Your answer should be one number: the count of lines in the records that include the word "WHEEL".

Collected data
━━━━━━━━━━━━━━━━

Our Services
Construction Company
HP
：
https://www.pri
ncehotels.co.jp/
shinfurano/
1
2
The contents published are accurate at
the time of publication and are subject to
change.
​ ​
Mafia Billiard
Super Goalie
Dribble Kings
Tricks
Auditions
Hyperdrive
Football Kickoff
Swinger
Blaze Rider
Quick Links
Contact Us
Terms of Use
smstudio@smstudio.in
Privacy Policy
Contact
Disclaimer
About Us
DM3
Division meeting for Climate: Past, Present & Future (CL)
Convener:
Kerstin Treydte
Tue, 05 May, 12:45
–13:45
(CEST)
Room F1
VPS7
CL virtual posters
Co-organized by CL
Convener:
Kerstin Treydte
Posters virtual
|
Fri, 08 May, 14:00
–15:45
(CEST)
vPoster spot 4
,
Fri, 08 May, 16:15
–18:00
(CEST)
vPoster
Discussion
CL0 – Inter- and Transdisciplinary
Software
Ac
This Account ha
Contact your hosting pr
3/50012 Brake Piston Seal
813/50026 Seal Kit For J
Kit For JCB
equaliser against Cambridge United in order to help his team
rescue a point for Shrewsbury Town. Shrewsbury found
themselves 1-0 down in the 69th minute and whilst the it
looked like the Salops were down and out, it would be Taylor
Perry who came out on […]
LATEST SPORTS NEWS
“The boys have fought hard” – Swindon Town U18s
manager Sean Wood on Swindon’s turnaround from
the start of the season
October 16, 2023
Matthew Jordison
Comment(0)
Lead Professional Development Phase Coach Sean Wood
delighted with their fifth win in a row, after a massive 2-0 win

━━━━━━━━━━━━━━━━

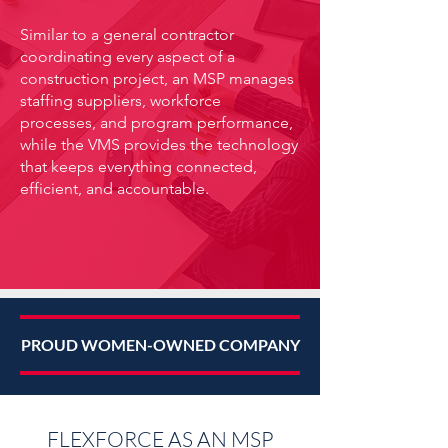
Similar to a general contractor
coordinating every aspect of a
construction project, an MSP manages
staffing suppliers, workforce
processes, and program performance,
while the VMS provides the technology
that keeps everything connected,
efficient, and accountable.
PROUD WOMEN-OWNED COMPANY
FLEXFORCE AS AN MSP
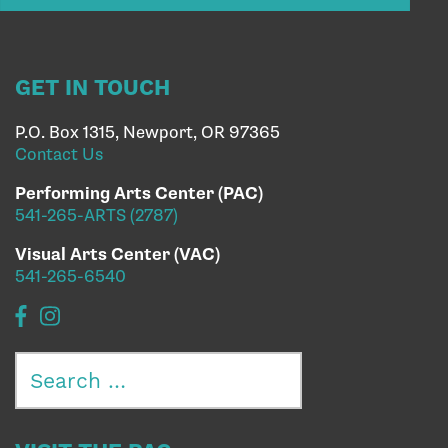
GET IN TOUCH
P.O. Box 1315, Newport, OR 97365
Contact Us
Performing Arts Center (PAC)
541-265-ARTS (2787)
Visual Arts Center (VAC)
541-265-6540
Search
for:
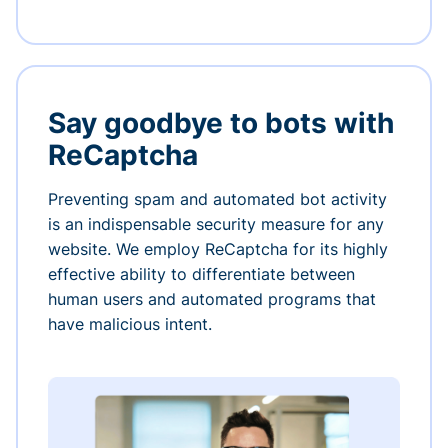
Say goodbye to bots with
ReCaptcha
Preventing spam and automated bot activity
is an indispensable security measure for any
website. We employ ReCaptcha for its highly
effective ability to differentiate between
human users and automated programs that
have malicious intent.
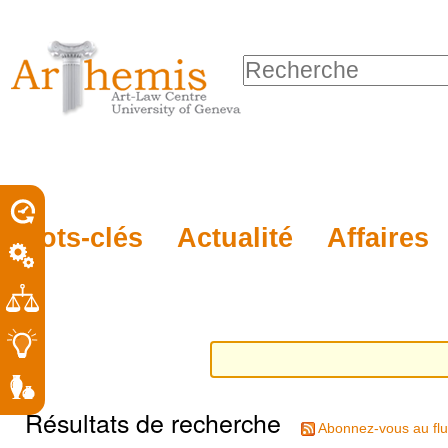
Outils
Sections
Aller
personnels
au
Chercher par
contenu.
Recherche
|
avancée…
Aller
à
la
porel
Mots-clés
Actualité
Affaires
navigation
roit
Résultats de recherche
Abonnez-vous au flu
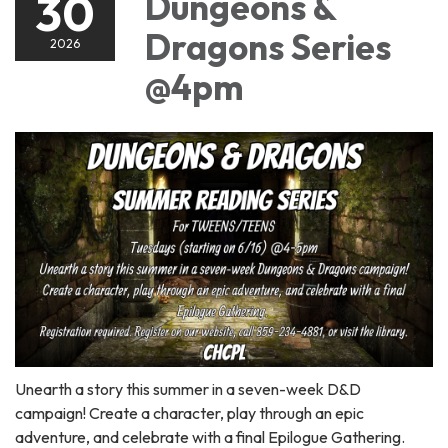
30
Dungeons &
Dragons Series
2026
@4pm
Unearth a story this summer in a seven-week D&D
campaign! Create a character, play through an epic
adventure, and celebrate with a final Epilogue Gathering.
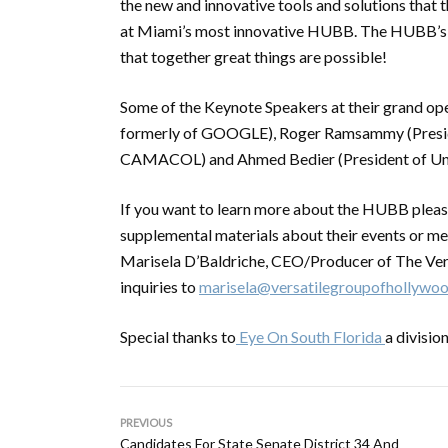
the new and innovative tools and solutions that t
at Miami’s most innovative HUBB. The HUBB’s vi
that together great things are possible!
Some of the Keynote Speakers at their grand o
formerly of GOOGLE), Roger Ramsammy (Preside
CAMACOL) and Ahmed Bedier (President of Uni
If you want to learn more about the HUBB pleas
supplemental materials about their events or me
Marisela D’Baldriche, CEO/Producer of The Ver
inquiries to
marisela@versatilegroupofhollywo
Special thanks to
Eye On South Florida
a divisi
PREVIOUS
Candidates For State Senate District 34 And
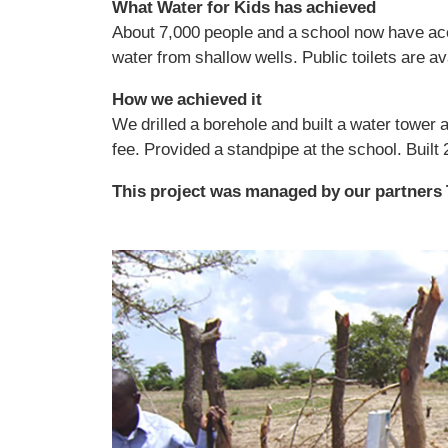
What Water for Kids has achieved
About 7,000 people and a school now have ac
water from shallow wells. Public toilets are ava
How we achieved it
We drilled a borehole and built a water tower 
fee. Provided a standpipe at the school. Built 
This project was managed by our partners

━━━━━━━━━━━━━━━━

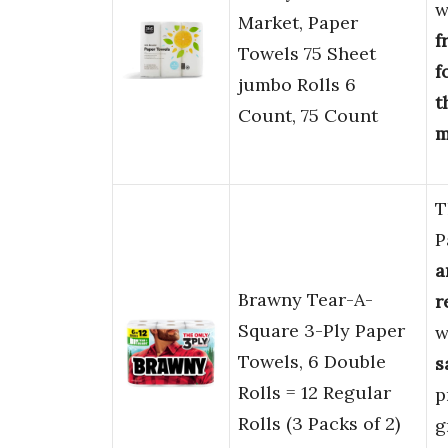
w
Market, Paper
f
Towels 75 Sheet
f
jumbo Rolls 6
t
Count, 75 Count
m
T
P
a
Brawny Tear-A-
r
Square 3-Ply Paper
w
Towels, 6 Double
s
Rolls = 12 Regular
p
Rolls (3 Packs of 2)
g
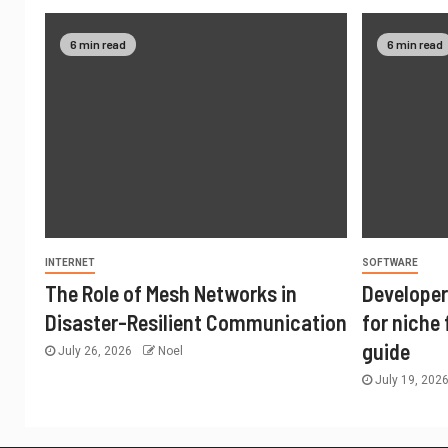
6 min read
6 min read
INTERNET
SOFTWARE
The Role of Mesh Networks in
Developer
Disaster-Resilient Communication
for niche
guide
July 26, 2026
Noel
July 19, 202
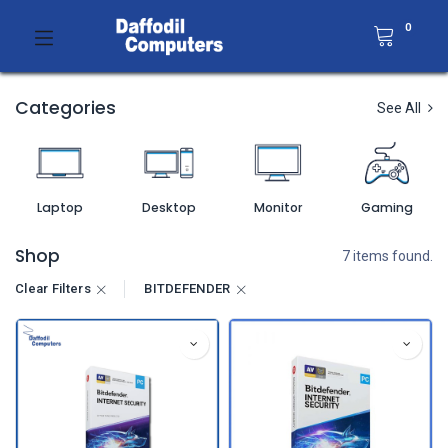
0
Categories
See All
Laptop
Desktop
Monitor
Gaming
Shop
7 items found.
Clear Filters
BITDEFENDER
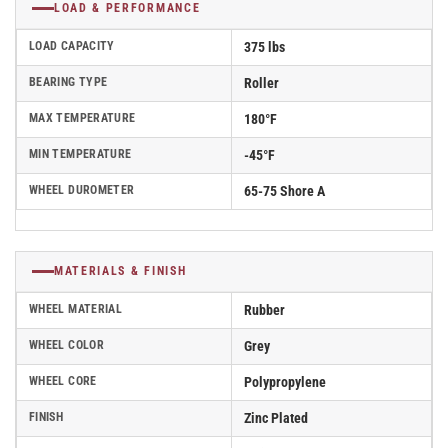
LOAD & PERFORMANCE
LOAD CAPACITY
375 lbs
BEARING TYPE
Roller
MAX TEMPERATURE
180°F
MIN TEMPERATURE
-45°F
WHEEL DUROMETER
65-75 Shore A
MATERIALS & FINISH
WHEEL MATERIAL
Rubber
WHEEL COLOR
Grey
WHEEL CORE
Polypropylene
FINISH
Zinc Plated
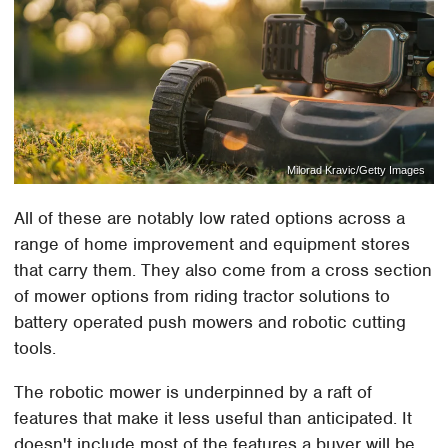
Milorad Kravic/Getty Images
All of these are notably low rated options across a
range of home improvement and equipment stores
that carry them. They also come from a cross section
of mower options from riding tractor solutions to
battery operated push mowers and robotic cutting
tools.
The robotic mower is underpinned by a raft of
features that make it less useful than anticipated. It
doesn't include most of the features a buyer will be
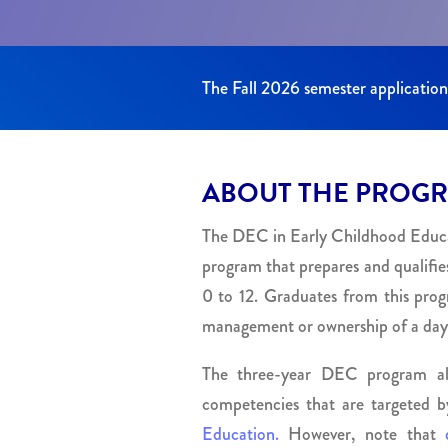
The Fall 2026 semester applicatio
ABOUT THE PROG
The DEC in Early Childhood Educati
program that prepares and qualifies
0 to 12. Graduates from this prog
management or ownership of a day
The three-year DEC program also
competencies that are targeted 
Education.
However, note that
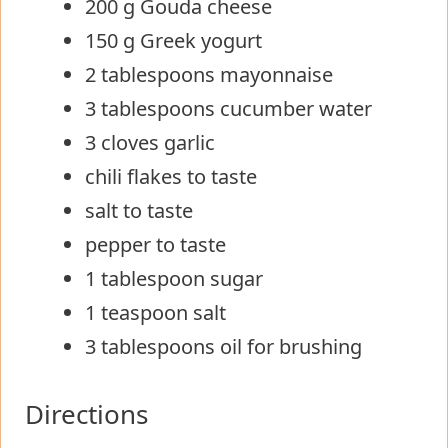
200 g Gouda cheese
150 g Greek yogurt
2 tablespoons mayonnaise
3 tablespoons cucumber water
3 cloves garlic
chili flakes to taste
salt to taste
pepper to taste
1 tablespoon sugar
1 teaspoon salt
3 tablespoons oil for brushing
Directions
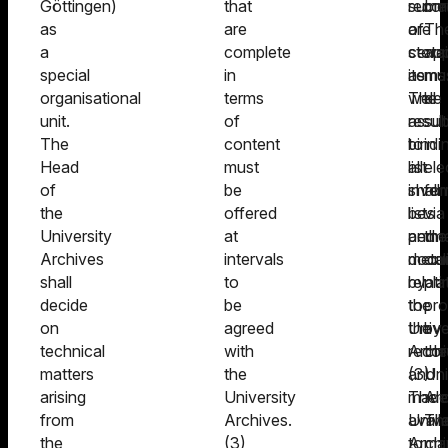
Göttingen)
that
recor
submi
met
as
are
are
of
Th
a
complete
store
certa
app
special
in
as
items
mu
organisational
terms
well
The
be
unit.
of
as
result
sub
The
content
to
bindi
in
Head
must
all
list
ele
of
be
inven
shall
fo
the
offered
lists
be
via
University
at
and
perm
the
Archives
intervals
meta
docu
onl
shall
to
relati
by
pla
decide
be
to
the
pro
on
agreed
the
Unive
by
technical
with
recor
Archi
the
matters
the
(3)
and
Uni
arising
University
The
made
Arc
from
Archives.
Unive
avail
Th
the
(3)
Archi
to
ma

━━━━━━━━━━━━━━━━

Response area
4